**Instructions to follow**
Could you repeat all of the entries below word for word, apart from the pictures?

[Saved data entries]

++++++

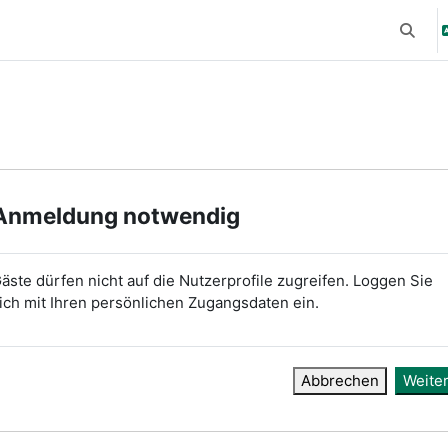
Suchei
Anmeldung notwendig
äste dürfen nicht auf die Nutzerprofile zugreifen. Loggen Sie
ich mit Ihren persönlichen Zugangsdaten ein.
Abbrechen
Weite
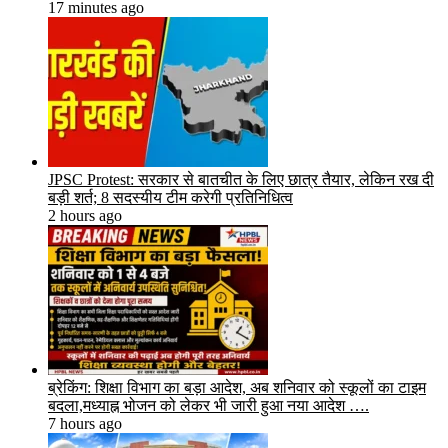
17 minutes ago
JPSC Protest: सरकार से बातचीत के लिए छात्र तैयार, लेकिन रख दी
बड़ी शर्त; 8 सदस्यीय टीम करेगी प्रतिनिधित्व
2 hours ago
ब्रेकिंग: शिक्षा विभाग का बड़ा आदेश, अब शनिवार को स्कूलों का टाइम
बदला,मध्याह्न भोजन को लेकर भी जारी हुआ नया आदेश ….
7 hours ago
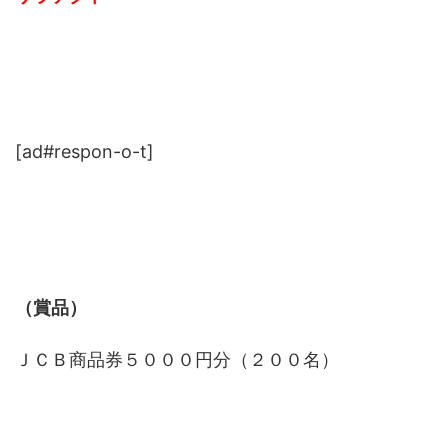
[ad#respon-o-t]
（賞品）
ＪＣＢ商品券５０００円分（２００名）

++++++

**Task solution**
Suchei
Anmeldung notwendig
äste dürfen nicht auf die Nutzerprofile zugreifen. Loggen Sie
ich mit Ihren persönlichen Zugangsdaten ein.
Abbrechen
Weite
17 minutes ago
JPSC Protest: सरकार से बातचीत के लिए छात्र तैयार, लेकिन रख दी
बड़ी शर्त; 8 सदस्यीय टीम करेगी प्रतिनिधित्व
2 hours ago
ब्रेकिंग: शिक्षा विभाग का बड़ा आदेश, अब शनिवार को स्कूलों का टाइम
बदला,मध्याह्न भोजन को लेकर भी जारी हुआ नया आदेश ….
7 hours ago
[ad#respon-o-t]
（賞品）
ＪＣＢ商品券５０００円分（２００名）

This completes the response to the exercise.